Der Beteiligungsprozess begann 2021 und nahm folgende Fragen in den Fokus: Wie gedenken wir des „Falls Javadi“? Welche Botschaften soll das Gedenken vermitteln?
Was ist im Beteiligungsprozess passiert?
Neben insgesamt sieben Treffen der Arbeitsgruppe „Gedenktafel K. Javadi“ fanden folgende öffentliche Veranstaltungen statt, um die größere Öffentlichkeit in das Gestalten einer Erinnerung an Kiomars Javadi miteinzubeziehen:
- Stadtführung zu Kiomars Javadi „Auf Ge-Denk-Spuren“ mit mehreren Terminen
- Vorführung des Filmes „18 Minuten Zivilcourage“
Im Rahmen der Veranstaltungen konnten sich die Beteiligten über ein passendes und nachhaltiges Gedenken austauschen und ihre Anregungen einbringen. Die Ergebnisse flossen in die Treffen der Arbeitsgruppe ein.

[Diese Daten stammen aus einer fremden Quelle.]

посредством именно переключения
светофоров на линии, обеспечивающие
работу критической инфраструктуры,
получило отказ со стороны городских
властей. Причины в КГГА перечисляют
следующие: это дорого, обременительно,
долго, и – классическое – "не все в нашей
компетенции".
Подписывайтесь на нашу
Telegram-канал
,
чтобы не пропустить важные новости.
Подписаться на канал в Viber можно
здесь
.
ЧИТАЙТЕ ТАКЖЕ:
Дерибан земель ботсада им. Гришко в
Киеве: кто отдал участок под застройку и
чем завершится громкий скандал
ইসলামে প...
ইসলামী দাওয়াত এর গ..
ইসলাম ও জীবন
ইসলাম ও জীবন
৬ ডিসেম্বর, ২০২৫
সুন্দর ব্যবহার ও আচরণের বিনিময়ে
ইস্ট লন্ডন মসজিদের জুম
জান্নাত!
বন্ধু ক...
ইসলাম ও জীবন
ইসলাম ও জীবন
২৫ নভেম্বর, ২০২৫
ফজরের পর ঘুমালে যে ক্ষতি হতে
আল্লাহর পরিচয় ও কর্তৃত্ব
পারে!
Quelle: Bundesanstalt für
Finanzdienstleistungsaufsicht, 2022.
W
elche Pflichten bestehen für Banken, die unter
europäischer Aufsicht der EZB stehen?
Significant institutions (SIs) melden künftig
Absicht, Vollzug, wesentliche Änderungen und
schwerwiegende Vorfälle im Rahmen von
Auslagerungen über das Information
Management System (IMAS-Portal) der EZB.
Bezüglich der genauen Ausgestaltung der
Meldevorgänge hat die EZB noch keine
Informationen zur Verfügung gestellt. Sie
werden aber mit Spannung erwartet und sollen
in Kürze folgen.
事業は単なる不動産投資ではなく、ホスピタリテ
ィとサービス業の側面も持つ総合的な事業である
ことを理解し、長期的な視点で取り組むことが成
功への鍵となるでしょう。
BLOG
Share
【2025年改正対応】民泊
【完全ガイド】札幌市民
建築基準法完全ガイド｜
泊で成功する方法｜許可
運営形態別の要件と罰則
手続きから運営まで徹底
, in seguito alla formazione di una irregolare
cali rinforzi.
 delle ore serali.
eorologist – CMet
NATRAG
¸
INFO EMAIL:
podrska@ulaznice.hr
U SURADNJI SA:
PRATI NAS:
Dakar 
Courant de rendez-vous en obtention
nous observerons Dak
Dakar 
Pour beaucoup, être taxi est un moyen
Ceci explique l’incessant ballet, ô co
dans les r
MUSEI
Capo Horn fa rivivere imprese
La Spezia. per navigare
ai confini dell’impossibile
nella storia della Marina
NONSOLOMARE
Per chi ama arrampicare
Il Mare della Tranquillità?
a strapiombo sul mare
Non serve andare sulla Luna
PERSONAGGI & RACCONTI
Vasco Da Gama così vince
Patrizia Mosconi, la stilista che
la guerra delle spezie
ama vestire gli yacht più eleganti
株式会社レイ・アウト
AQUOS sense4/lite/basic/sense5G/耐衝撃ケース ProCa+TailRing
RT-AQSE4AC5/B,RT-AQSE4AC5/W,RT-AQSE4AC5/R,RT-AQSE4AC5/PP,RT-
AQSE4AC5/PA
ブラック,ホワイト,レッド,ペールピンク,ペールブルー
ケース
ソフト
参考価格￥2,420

Der Arbeitsgruppe sowie den Teilnehmenden am öffentlichen Beteiligungsprozess war es wichtig, durch das Gedenken eine Botschaft für mehr Zivilcourage zu senden. Hierfür haben sie sich mit mehreren möglichen Gedenkformen und -orten auseinandergesetzt.
Nach dem Beteiligungsprozess präsentierte die Stadtverwaltung im Ausschuss für Kultur, Bildung und Soziales die Ergebnisse des öffentlichen Beteiligungsprozesses und stellte einen Beschlussantrag für eine Gedenktafel in der Wöhrdstraße. Das Gremium stimmte dem Antrag am 15. Juni 2023 zu.